> _TASK TO COMPLETE_:
Transcribe exactly the line containing "sản phẩm Intex chính hãng khác." and every line after it, through the end of the records below.

Stored dataset items
◇ ◇ ◇ ◇

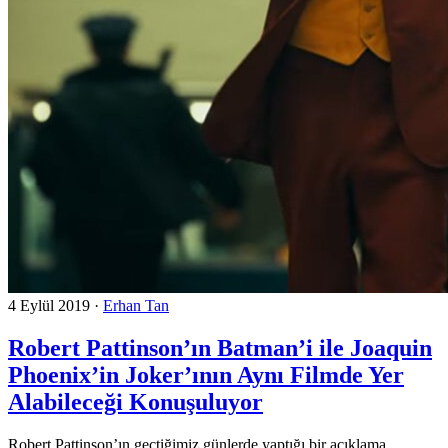
4 Eylül 2019
·
Erhan Tan
Robert Pattinson’ın Batman’i ile Joaquin
Phoenix’in Joker’ının Aynı Filmde Yer
Alabileceği Konuşuluyor
Robert Pattinson’ın geçtiğimiz günlerde yaptığı bir açıklama,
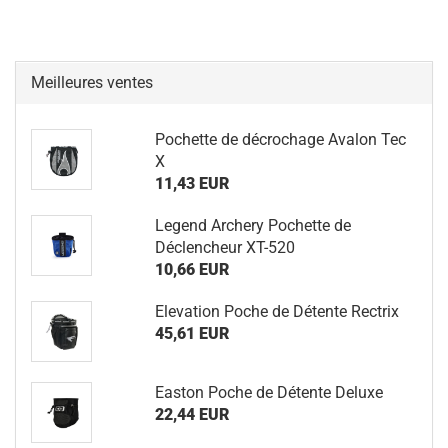
Meilleures ventes
Pochette de décrochage Avalon Tec
X
11,43 EUR
Legend Archery Pochette de
Déclencheur XT-520
10,66 EUR
Elevation Poche de Détente Rectrix
45,61 EUR
Easton Poche de Détente Deluxe
22,44 EUR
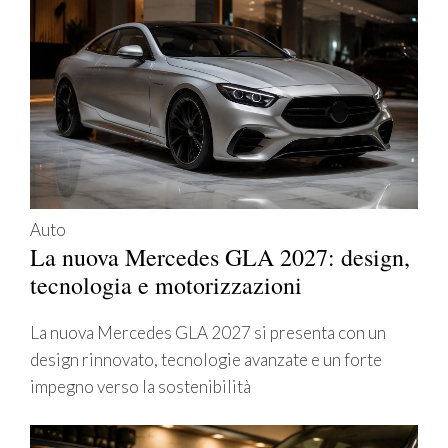
Auto
La nuova Mercedes GLA 2027: design,
tecnologia e motorizzazioni
La nuova Mercedes GLA 2027 si presenta con un
design rinnovato, tecnologie avanzate e un forte
impegno verso la sostenibilità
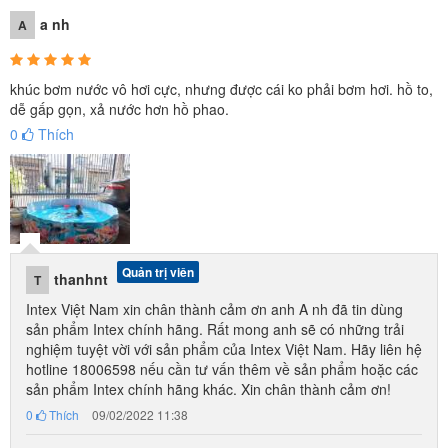
a nh
A
khúc bơm nước vô hơi cực, nhưng được cái ko phải bơm hơi. hồ to,
dễ gấp gọn, xả nước hơn hồ phao.
0
Thích
Quản trị viên
thanhnt
T
Intex Việt Nam xin chân thành cảm ơn anh A nh đã tin dùng
sản phẩm Intex chính hãng. Rất mong anh sẽ có những trải
nghiệm tuyệt vời với sản phẩm của Intex Việt Nam. Hãy liên hệ
hotline 18006598 nếu cần tư vấn thêm về sản phẩm hoặc các
sản phẩm Intex chính hãng khác. Xin chân thành cảm ơn!
0
Thích
09/02/2022 11:38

◇ ◇ ◇ ◇

> _ANSWER FOR THIS EXERCISE_:
sản phẩm Intex chính hãng khác. Xin chân thành cảm ơn!
0
Thích
09/02/2022 11:38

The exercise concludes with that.